Update: In a statement to Investors Business Daily via email, Kitchit CEO Brendan Marshall wrote that, "Like many startups in our proximity, Kitchit is navigating turbulent times" but "no such decision has been reached and we continue to be actively engaged in fundraising conversations."
Kitchit began as a private chef-booking operation in 2012, a "marketplace" for catering chefs to advertise menus and book clients. The company's operations gradually expanded to Chicago, Los Angeles, and New York.
Then Kitchit changed direction in 2015, moving its focus from customized menus to standardized ones in which most elements of the meal were pre-pared. That offering, called Kitchit Tonight, was still served by Kitchit-approved chefs at customers' homes, but the cost per person, which included three courses and clean up, began at a mere $39 per person, depending on the menu, at a two-person minimum.
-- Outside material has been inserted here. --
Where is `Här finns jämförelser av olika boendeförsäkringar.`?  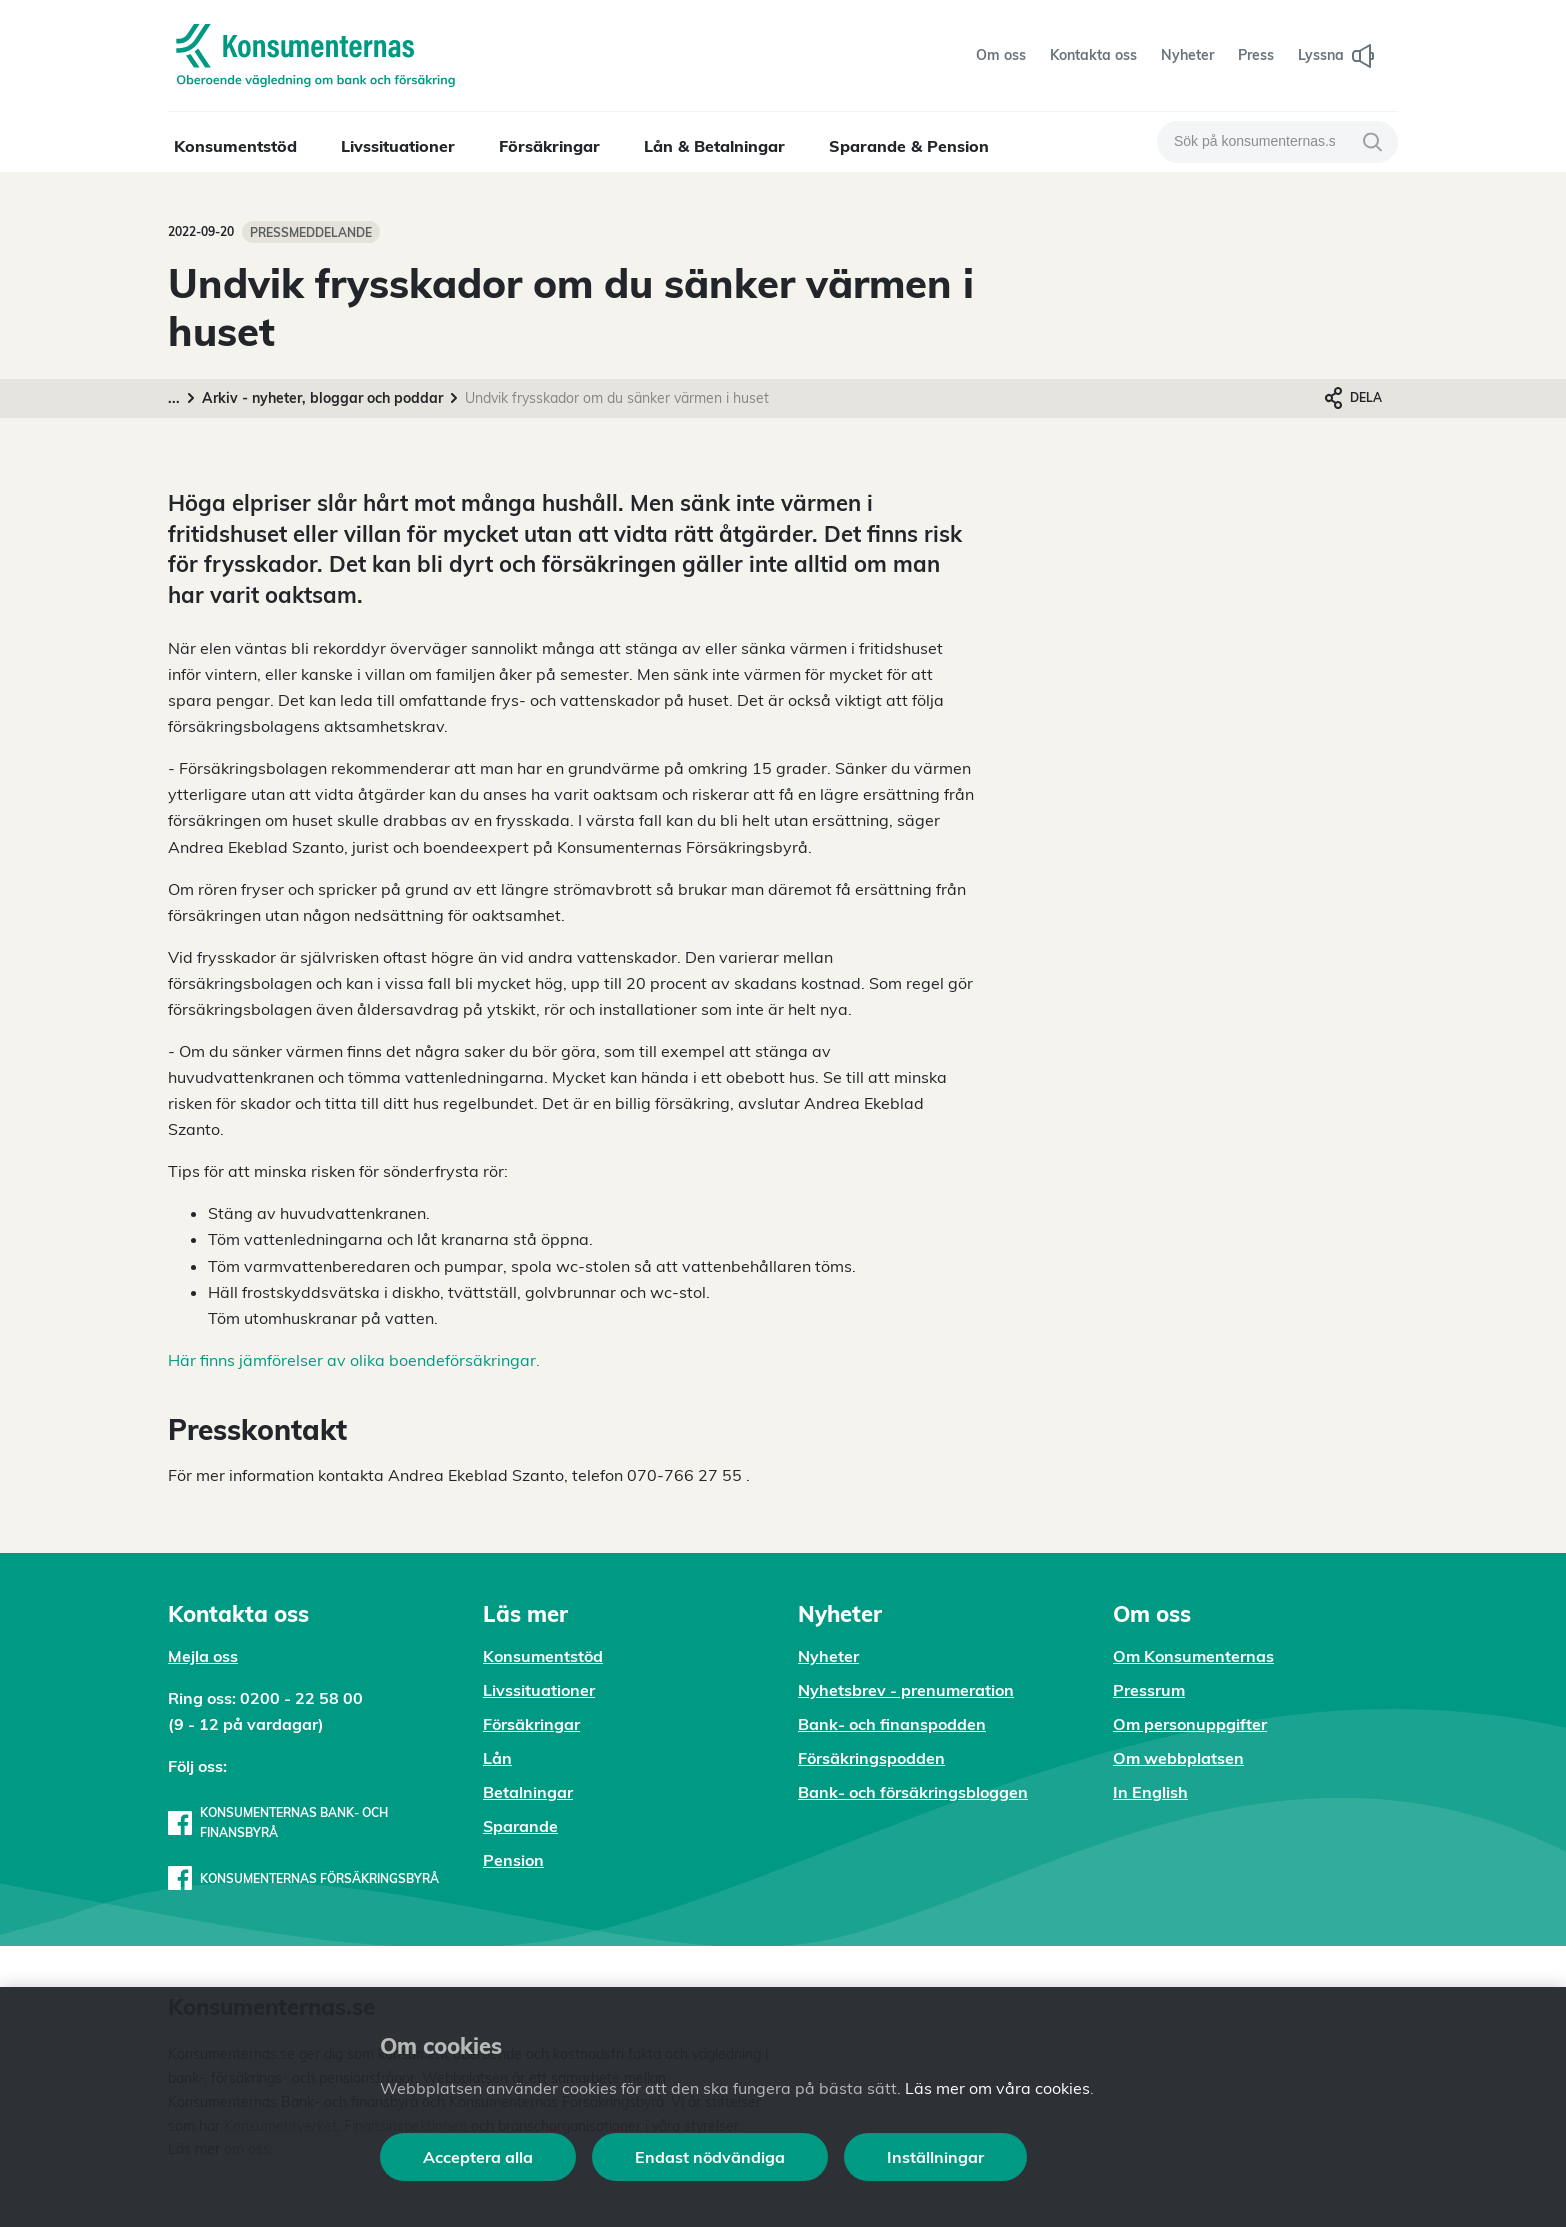 Här finns jämförelser av olika boendeförsäkringar. is located at coordinates (354, 1360).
While the company characterized the pivot as a move to focus on the "runaway hit" of the Kitchit Tonight offering, either someone was getting carried away, or else the $39 price wasn't generating enough revenue. Maybe too many small and not enough large parties were taking advantage of the offering? It might be time to invest elsewhere — like in a cookbook.
Update 4/28/16: They made the shutdown official today, as TechCrunch reported, and founders Brendan Marshall and Ian Ferguson said goodbye on the company's site saying, "While Kitchit’s business fundamentals have always been strong, our scale has been too limited to outshine the tumult around us."